[Try it]:
This exercise calls for the line with "For every named target in this 741×2576", the line with "Beleuchtung (223, 87)", and all lines between them in the material below, output exactly and with no other lines.

[Provided data]:
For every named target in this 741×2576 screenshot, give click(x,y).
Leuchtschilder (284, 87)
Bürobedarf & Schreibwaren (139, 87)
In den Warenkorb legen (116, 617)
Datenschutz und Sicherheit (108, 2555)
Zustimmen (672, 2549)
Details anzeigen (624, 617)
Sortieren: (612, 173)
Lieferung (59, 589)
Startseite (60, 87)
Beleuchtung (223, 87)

...

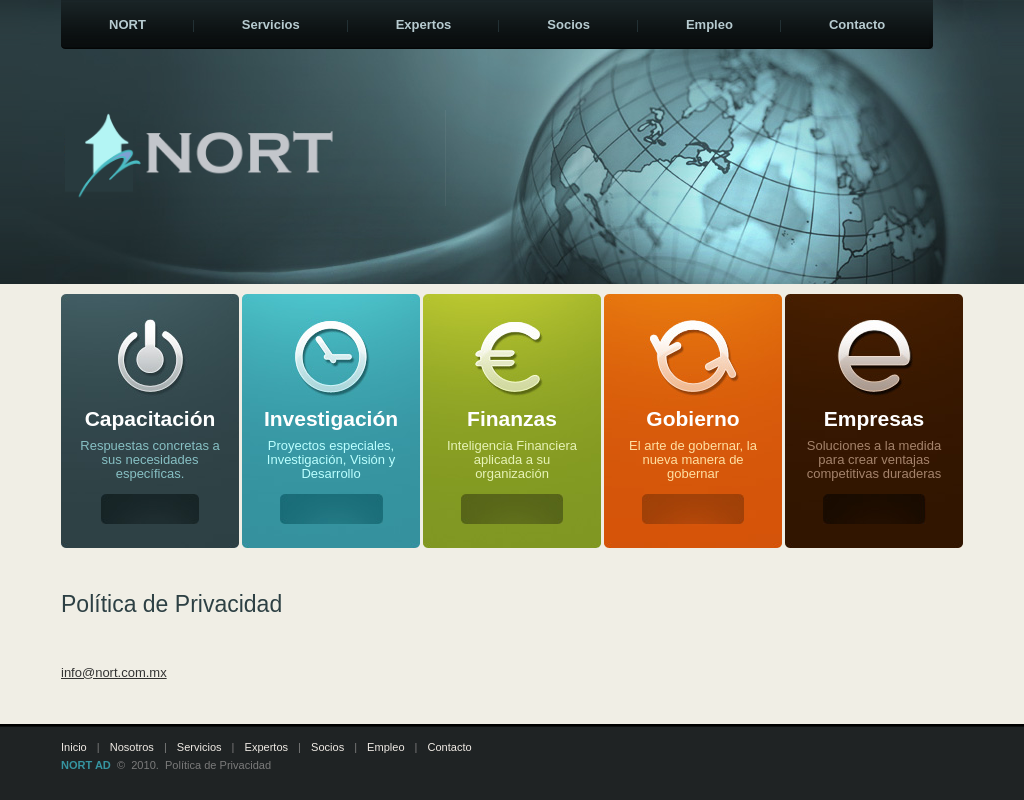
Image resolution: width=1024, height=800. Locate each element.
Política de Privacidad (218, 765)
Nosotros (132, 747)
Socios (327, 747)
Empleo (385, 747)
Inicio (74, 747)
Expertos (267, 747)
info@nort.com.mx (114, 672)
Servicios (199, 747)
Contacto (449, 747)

...

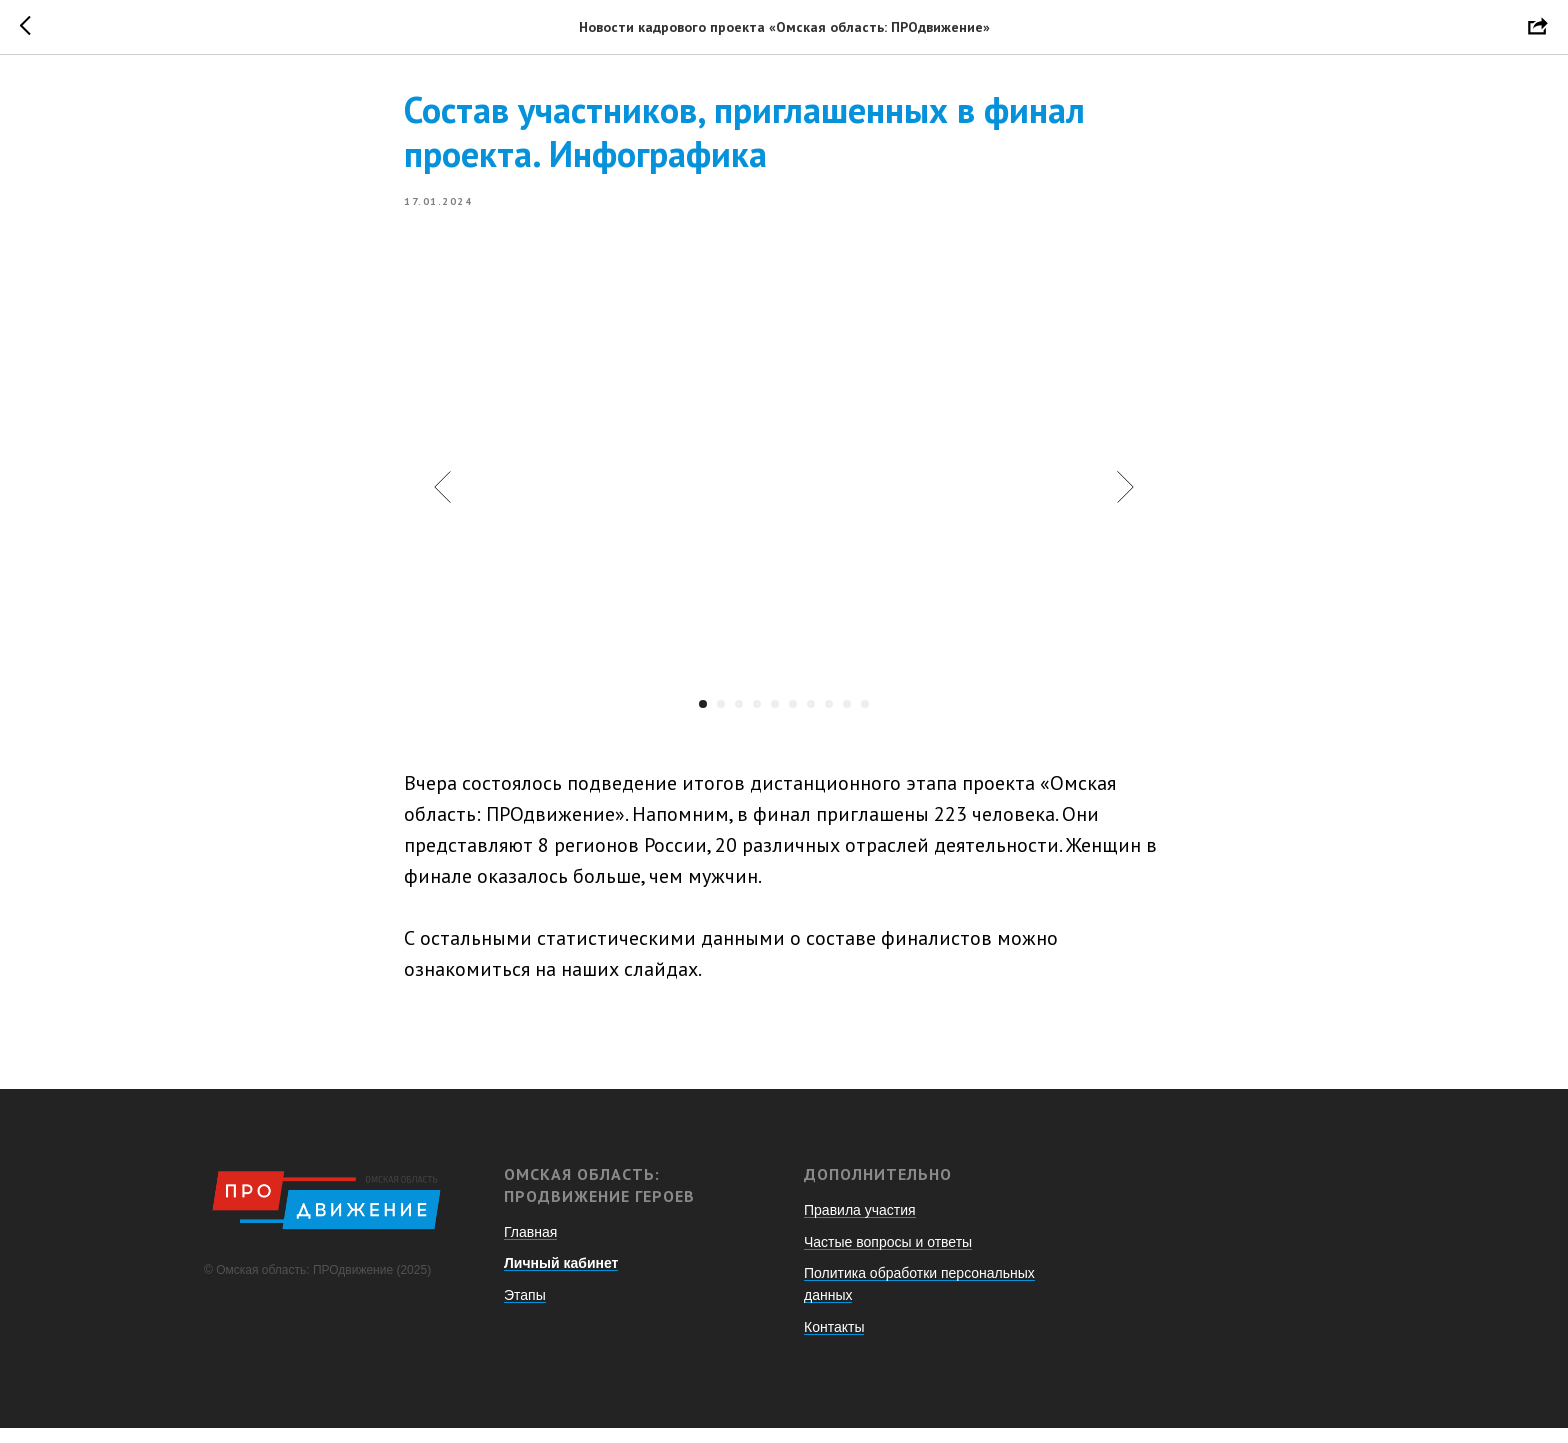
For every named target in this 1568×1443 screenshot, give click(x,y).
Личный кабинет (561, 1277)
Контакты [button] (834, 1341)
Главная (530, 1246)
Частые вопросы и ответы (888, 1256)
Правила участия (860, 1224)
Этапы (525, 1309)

[Answer box]:
For every named target in this 741×2576 screenshot, give click(x,y).
Leuchtschilder (284, 87)
Bürobedarf & Schreibwaren (139, 87)
In den Warenkorb legen (116, 617)
Datenschutz und Sicherheit (108, 2555)
Zustimmen (672, 2549)
Details anzeigen (624, 617)
Sortieren: (612, 173)
Lieferung (59, 589)
Startseite (60, 87)
Beleuchtung (223, 87)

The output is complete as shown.